Origination of Adil Shahi Dynasty
Yusuf Adil Shah (1490–1510) was the founder of Adil Shahi Dynasty and accredited to be the founder of the independent state of Bijapur. He is also referred to as Adil Khan or Hidalcão by the Portuguese. It is said he was Persian by descent and a son of the Ottoman Sultan Murad II. However, some historians believe he was bought by Mahmud Gawan, a prime minister in the Bahamani Sultanate of Deccan.
He rose to the position of Governor of Bijapur owing to his bravery which won his accolades from the Bahamani Sultanate (Persianate Muslim Empire of the Deccan in South India). In 1489, he overpowered the Bahamani Sultanate with the coalition of Bijapur with the other three Muslim Deccan States of Golconda, Bidar and Ahmednagar and established himself as the Sultan of Bijapur. The title “Adil Khan was adopted by Yusuf and his son, Ismail – ‘Khan’, means chief or ruler. He married Punji (rechristened as Bubuji Khanum), the sister of a Maratha warrior. Yusuf Adil Shah was succeeded by his son Ismail Adil shah.
Yusuf’s tomb, though in shambles, is located in Gogi, near the shrine of Hazrat Chanda Hussaini, his spiritual leader.

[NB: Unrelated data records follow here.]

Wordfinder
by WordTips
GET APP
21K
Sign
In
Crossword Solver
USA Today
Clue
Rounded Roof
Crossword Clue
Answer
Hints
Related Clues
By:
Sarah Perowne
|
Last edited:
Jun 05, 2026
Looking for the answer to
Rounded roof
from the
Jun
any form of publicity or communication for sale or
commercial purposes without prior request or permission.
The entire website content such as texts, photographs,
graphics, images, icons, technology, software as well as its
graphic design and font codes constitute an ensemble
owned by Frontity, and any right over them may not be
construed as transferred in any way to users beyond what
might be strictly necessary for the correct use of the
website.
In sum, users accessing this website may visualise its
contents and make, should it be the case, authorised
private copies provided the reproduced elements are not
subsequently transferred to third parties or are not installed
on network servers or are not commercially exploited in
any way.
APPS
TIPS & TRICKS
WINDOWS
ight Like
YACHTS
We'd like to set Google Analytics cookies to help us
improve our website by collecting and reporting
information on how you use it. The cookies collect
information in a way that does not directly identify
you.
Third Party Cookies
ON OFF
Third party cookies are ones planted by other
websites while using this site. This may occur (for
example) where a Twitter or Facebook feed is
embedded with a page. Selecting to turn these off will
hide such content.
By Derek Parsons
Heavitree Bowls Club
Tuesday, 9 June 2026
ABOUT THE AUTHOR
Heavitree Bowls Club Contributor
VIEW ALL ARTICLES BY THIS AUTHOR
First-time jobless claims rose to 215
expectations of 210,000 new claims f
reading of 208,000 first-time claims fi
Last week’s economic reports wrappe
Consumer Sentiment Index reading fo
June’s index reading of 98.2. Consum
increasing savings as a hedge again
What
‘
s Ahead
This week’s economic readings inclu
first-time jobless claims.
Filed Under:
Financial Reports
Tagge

Gogi, a small village lies in the Shahapur taluk of Yadgir district in Karnataka.
Contributions of Adil Shahi Rulers
The Adil Shahi Sultans significantly contributed to architecture, painting, literature, language, music and fine arts of Bijapur. Under their rule, spanning for nearly two centuries, it gained fame as a cosmopolitan city and invited artists, architects, scholars, musicians and saints from Turkey, Persia and Iraq. The tradition of refined culture, literature and taste greatly flourished during their reign and each ruler strove to surpass his predecessor in leaving an awe-inspiring legacy.
The chronology of Adil Shahi Rulers is briefly recorded as follows;
Yusuf Adil Shah (1490–1510)
Ismail Adil Shah (1510–1534)
Mallu Adil Shah (1534–1535)
Ibrahim Adil Shah I (1535–1558)
Ali Adil Shah I (1558–1580)
Ibrahim Adil Shah II (1580–1627)
Mohammed Adil Shah (1627–1656)
Ali Adil Shah II (1656–1672)
Sikandar Adil Shah (1672–1686)
Gol Gumbaz and other Architectural Wonders by Adil Shahi Sultans
Designed by Yaqut of Dabul, Gol Gumbaz exemplifies the classic Indo-Islamic architecture and was built by the seventh ruler of the Adil Shahi dynasty, Mohammed Adil Shah in 1626. However, it took thirty years for the completion of the monument, known as the greatest building of the Adil Shahi architecture, with one of the biggest dome in the world.
The other well-known constructions by Adil shah rulers include Arkilla fort or Bijapur Fort and Faroukh Mahal built by Yusuf Adil Shah who commissioned architects from Persia, Turkey and Rome for the construction. Ibrahim Roza, the mausoleum of Ibrahim Adil Shah II and his queen. Bara Kaman, initially planned to have twelve arches, is an unfinished mausoleum of Ali Adil Shah II. It is said Adil Shahis are credited with construction of over 50 mosques, 20 tombs and 20 palaces and therefore Bijapur is often called as Agra of South India.